Risk of interval colorectal cancer (CRC) more than doubled when average withdrawal times during routine colonoscopy were less than 6 minutes, investigators reported in the October issue of Gastroenterology.
The results reinforce current guidelines that set a withdrawal time of at least 6 minutes as a quality indicator for screening colonoscopy, said Dr. Aasma Shaukat at the Minneapolis Veterans Affairs Health Care System and her associates. “Focusing quality-improvement efforts on withdrawal time [less] than 6 minutes would likely have the most impact,” although rates of interval CRC were “lowest and relatively constant” when withdrawal times were at least 8 minutes, the investigators said.

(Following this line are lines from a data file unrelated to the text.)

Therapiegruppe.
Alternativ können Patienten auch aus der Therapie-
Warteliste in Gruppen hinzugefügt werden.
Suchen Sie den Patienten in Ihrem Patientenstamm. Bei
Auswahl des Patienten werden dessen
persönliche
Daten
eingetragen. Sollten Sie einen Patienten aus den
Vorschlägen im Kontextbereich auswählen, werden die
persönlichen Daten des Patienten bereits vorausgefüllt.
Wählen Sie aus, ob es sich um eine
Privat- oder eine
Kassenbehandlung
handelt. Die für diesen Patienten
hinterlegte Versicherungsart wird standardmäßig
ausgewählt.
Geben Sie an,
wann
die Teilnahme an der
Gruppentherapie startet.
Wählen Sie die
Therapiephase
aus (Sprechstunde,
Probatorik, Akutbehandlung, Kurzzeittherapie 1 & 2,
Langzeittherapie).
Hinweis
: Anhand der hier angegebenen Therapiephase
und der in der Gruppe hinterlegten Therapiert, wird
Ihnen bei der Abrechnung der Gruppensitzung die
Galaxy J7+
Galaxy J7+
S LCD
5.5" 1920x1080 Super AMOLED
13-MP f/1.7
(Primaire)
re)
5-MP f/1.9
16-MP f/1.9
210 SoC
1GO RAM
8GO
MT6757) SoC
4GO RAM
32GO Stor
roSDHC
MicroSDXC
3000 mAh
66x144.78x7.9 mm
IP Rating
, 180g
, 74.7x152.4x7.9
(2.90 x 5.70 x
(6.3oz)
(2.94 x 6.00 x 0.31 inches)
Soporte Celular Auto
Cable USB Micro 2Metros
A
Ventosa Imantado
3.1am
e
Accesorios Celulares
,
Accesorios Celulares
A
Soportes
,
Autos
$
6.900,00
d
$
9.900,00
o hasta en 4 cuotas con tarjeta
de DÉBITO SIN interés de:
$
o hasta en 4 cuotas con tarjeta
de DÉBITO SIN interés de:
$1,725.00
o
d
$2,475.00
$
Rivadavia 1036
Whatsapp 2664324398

Short scope withdrawal times are known to decrease adenoma detection rates, but their impact on risk of interval CRC had not been examined before, the investigators said. Their retrospective, multicenter, community-based study included 76,810 colonoscopies performed by 51 endoscopists in and near Minneapolis and St. Paul between 2004 and 2009. Follow-up time was 5.5 years or until cancer diagnosis (Gastroenterology 2015 June 5 [ doi: 10.1053/j.gastro.2015.06.001 ]) .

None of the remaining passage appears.